Segment Start: Data listing
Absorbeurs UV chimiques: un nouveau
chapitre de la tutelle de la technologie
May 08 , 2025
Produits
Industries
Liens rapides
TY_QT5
Segment End: Data listing
Segment Start: Data listing
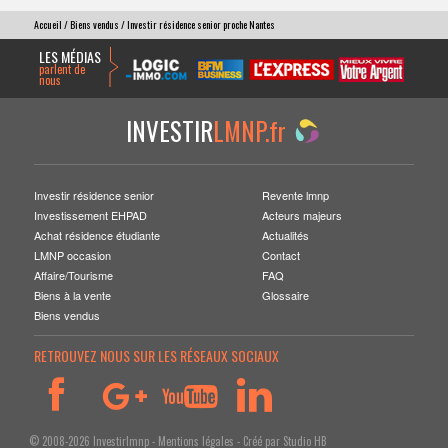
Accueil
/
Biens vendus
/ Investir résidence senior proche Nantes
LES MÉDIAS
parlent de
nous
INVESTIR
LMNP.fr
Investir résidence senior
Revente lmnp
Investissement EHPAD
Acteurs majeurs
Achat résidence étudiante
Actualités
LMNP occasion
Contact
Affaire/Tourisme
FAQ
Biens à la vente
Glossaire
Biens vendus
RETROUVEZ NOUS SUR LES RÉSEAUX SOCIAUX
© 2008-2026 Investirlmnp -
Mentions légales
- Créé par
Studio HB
Segment End: Data listing
Segment Start: Data listing
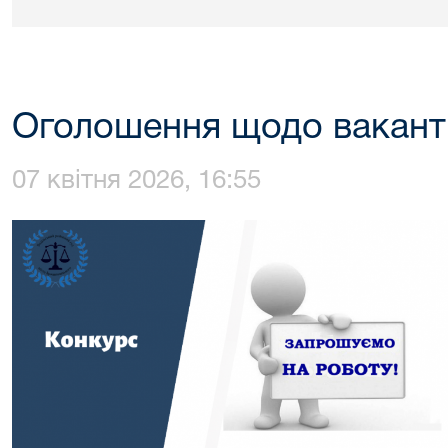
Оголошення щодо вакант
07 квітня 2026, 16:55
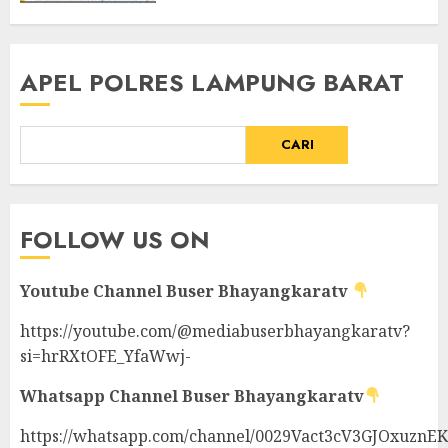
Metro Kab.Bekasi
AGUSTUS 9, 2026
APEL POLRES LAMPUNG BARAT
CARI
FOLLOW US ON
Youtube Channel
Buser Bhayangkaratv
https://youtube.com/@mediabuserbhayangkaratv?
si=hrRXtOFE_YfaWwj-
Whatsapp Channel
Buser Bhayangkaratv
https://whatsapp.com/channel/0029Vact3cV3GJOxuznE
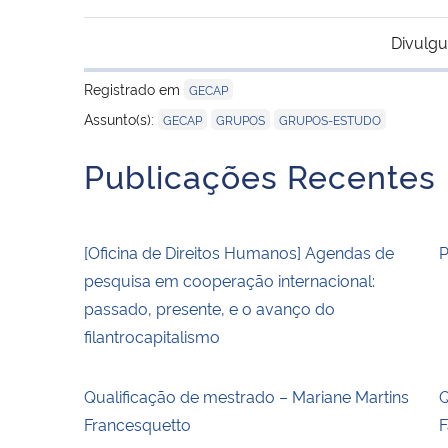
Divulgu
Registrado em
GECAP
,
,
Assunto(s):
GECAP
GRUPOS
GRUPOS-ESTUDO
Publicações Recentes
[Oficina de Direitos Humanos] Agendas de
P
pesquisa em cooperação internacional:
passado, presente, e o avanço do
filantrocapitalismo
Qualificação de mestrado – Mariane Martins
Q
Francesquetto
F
Segment End: Data listing
Problem description -> Where a line in the records above holds the string "https", it counts toward the total; give that total alone.

Task solution -> 2